### Study material
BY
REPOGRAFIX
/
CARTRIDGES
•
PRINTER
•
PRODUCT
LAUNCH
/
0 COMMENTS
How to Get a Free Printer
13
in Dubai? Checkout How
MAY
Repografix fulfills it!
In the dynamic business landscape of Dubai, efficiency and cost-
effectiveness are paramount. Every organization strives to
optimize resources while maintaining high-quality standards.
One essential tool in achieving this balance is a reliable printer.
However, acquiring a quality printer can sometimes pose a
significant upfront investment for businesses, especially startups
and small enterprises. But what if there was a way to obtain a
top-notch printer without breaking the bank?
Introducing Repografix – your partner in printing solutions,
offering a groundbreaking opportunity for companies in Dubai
...
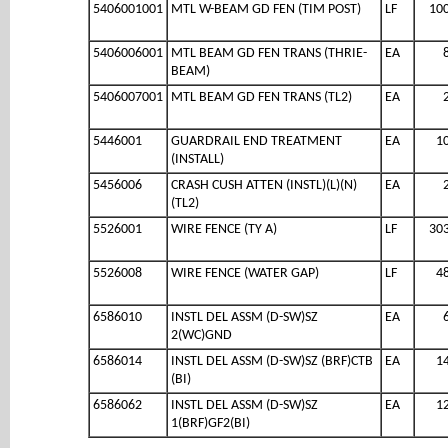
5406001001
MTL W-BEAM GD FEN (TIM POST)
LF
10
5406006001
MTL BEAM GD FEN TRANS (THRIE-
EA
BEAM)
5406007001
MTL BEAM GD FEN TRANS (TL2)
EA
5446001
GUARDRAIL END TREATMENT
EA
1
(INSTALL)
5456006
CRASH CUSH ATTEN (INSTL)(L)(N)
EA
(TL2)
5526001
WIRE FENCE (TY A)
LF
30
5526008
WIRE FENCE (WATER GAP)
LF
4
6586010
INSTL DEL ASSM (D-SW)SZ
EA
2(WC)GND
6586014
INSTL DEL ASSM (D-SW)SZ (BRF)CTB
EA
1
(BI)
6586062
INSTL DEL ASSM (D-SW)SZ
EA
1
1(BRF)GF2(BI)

### Your goal
Check each line of the data above for the string "quality", and copy the ones that have it.

### Solution
optimize resources while maintaining high-quality standards.
However, acquiring a quality printer can sometimes pose a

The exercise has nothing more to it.